En revanche, le droit de l’Union européenne, tel qu’il découle de la directive 2001/29/CE sur l'harmonisation de certains aspects du droit d'auteur et des droits voisins dans la société de l'information, accorde aux œuvres des arts appliqués une protection au titre du droit d’auteur, même si elles bénéficient également d’un régime de protection spéciale en tant que dessins ou modèles. La relation entre la convention de Berne et le droit de l’Union a été clarifiée par la Cour de justice dans son arrêt du 24 octobre 2024, aff. C-227/23 Kwantum.
L’affaire au principal concerne Vitra, une société de droit suisse fabriquant des meubles qui est titulaire de droits de propriété intellectuelle sur une chaise « Dining Sidechair Wood », conçue par les époux, Charles et Ray Eames, citoyens des États-Unis d’Amérique. Dans le courant de l’année 2014, Vitra a constaté que Kwantum, une société de droit néerlandais exploitant une chaîne de magasin du mobilier, mettait en vente et commercialisait aux Pays-Bas et en Belgique une chaise, dénommée « chaise Paris », dont la forme violait prétendument ses droits d’auteur sur la chaise « Dining Sidechair Wood ». Vitra a ensuite saisi les juridictions néerlandaises, afin de faire cesser cette commercialisation.
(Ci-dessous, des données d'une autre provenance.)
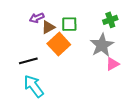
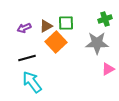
purple arrow: (37, 18) -> (24, 28), moved
gray star: (102, 45) -> (97, 43), turned 30
pink triangle: (112, 64) -> (108, 69), moved

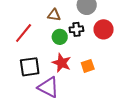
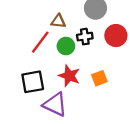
red line: (24, 33) -> (40, 42), moved

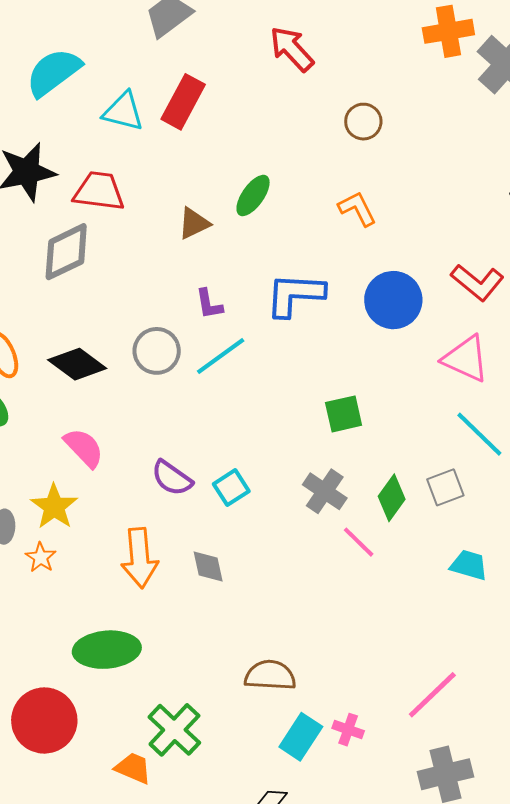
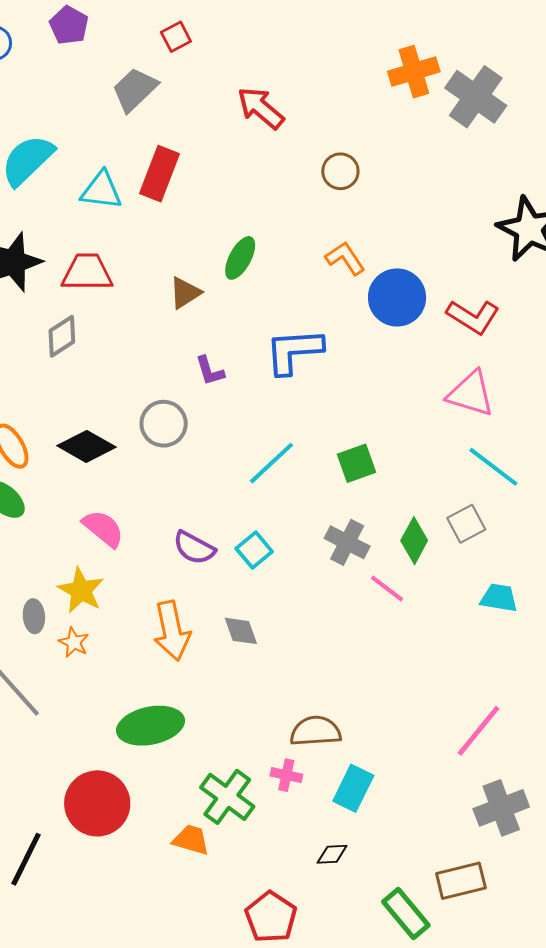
gray diamond: (66, 252) -> (62, 336), size x0.7
blue circle: (393, 300) -> (397, 297), moved
cyan line: (221, 356) -> (271, 463), moved
pink cross: (348, 730) -> (286, 775), moved

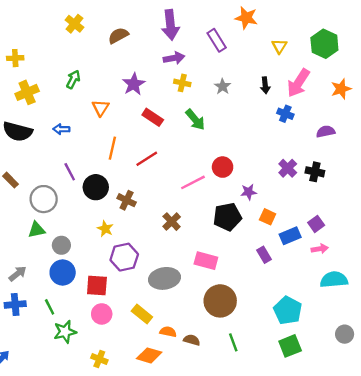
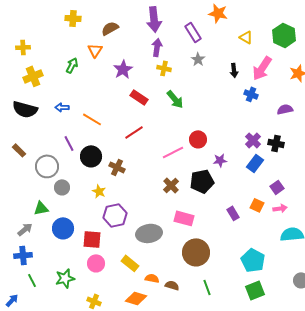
yellow cross: (74, 24) -> (73, 18), turned -35
yellow triangle: (279, 46) -> (246, 37), turned -32
purple arrow: (174, 58) -> (157, 47), turned -72
gray star: (223, 86) -> (198, 59), moved
orange triangle: (101, 108) -> (95, 50), moved
orange line: (112, 148) -> (92, 119), moved, turned -72
orange square: (268, 217) -> (257, 205), moved
brown cross: (172, 222) -> (171, 185), moved
green triangle: (37, 230) -> (41, 208), moved
blue rectangle: (290, 236) -> (255, 163), moved, turned -30
gray circle: (61, 245) -> (62, 187), moved
green line: (50, 307) -> (32, 280), moved

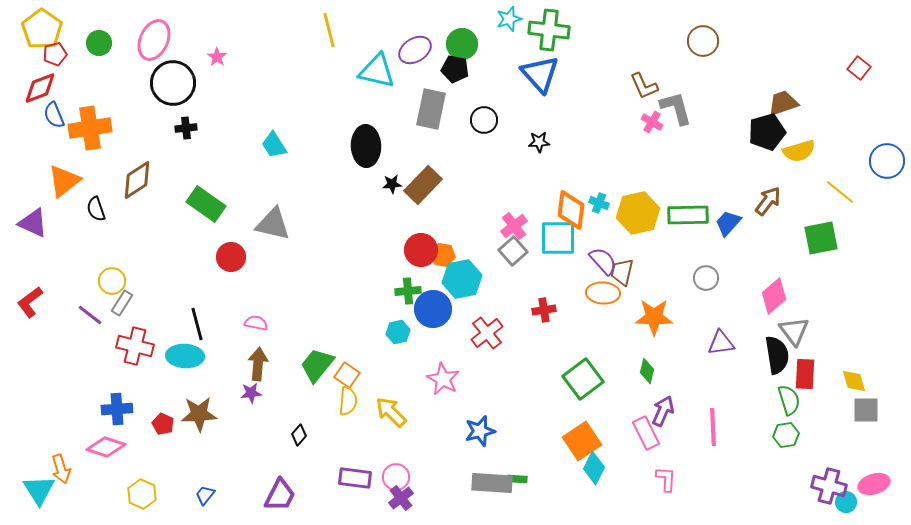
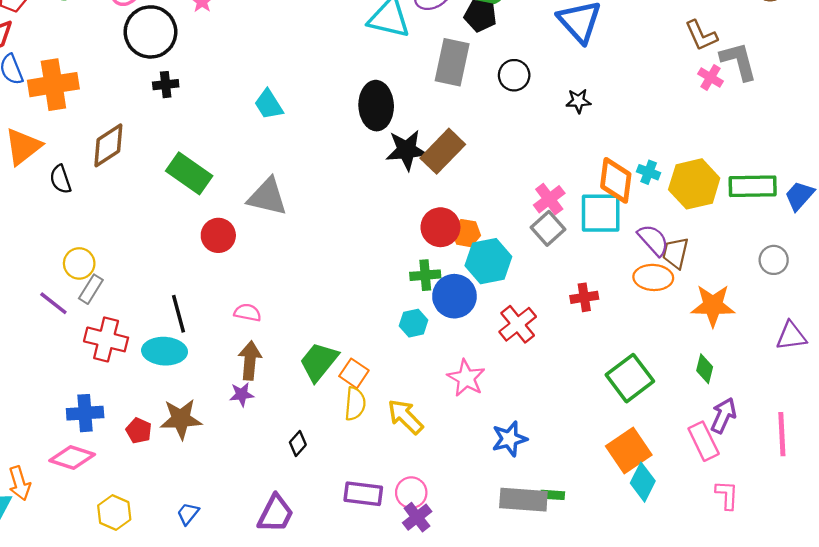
black star: (392, 184) -> (407, 150), size x1.8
Or, la clause de réciprocité de l’actuel article 2, paragraphe 7, de la convention de Berne est entrée en vigueur en Belgique le 1er août 1951. Dans ce contexte, la Cour suprême des Pays-Bas a saisi la Cour de justice de questions préjudicielles concernant la protection, en vertu du droit de l’Union européenne, qu’une œuvre des arts appliqués originaire d’un pays tiers peut obtenir au sein de l’Union, lorsque son auteur n’est pas ressortissant d’un État membre.
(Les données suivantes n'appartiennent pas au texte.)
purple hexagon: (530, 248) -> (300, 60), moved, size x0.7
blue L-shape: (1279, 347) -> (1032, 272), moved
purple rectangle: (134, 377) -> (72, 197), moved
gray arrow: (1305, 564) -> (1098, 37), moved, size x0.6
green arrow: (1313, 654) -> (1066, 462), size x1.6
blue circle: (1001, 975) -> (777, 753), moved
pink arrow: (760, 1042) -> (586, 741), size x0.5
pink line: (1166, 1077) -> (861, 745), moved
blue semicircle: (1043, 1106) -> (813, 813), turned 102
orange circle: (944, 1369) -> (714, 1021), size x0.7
Dans un premier temps, la Cour de justice a constaté que le champ d’application de la directive 2001/29 est défini non pas selon le critère du pays d’origine de l’œuvre ou de la nationalité de son auteur, mais par référence au marché intérieur, qui équivaut au champ d’application territorial des traités, énoncé à l’article 52 TUE. Ainsi, pour autant qu’un objet des arts appliqués tel que la chaise « Dining Sidechair Wood » en cause au principal puisse être qualifié d’« œuvre », au sens de cette directive, et qu’il soit commercialisé dans un Etat membre, cet objet bénéficie d’une protection au titre du droit d’auteur indépendamment de son pays d’origine ou à la nationalité de son auteur. Au titre de l’article 2, sous a), et l’article 4, paragraphe 1, de la directive 2001/29, cette protection inclut les droits exclusifs de reproduction et de distribution de cette œuvre.
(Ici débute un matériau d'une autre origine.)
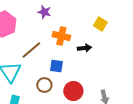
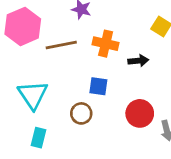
brown line: (31, 50) -> (61, 45), moved, turned 30
red circle: (73, 91) -> (140, 113), moved

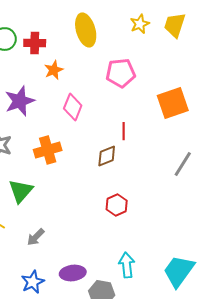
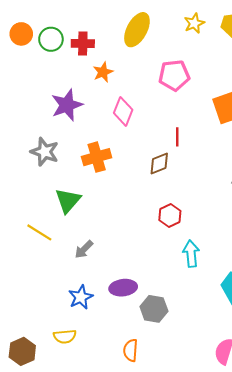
yellow ellipse: (86, 30) -> (137, 30), turned 44
cyan arrow: (127, 265) -> (191, 254), moved

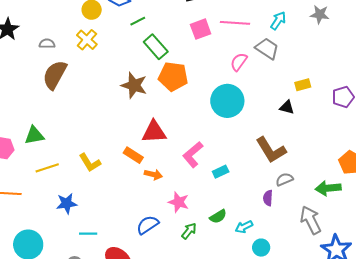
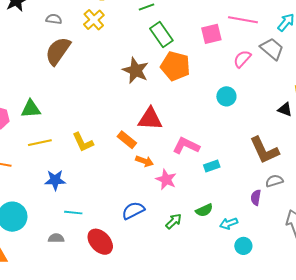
pink square: (201, 29) -> (211, 34), moved
cyan circle: (227, 101) -> (226, 96), size x0.6
pink L-shape: (193, 154) -> (186, 146), turned 60
pink star: (179, 202) -> (166, 179), moved

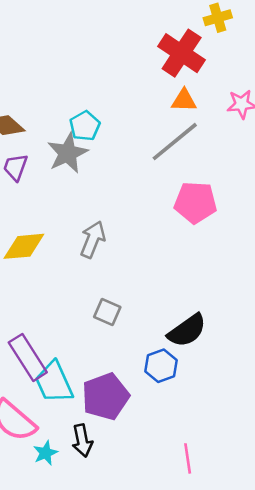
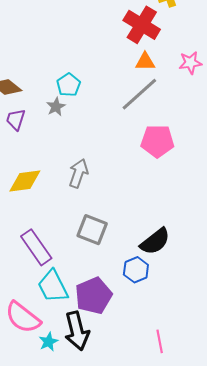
gray star: (68, 153) -> (56, 107), size x0.6
gray square: (107, 312) -> (92, 230), size x1.4
purple rectangle: (28, 357) -> (36, 247), moved
black arrow: (82, 441) -> (77, 331), size x1.5

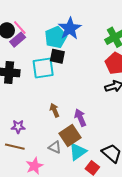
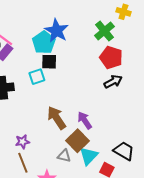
cyan square: (43, 68) -> (37, 77), size x0.7
brown arrow: (54, 110) -> (57, 118), size x1.6
brown line: (15, 147) -> (23, 163), turned 66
Dans un second temps, la Cour de justice s’est penchée sur la question de savoir si le droit de l’Union s’opposait à ce que les États membres appliquent, en droit national, le critère de réciprocité matérielle prévu à l’article 2, paragraphe 7, de la convention de Berne. A cet égard, la Cour a indiqué que l’application par un État membre de ce critère de réciprocité matérielle serait non seulement contraire au libellé des dispositions de la directive 2001/29, mais remettrait également en cause l’objectif de cette directive, consistant en l’harmonisation du droit d’auteur dans le marché intérieur. Pour la Cour, cet objectif serait compromis si les œuvres des arts appliqués originaires de pays tiers pouvaient être traitées de manière différente dans différents États membres, en vertu de dispositions de droit conventionnel applicables de manière bilatérale entre un État membre et un pays tiers.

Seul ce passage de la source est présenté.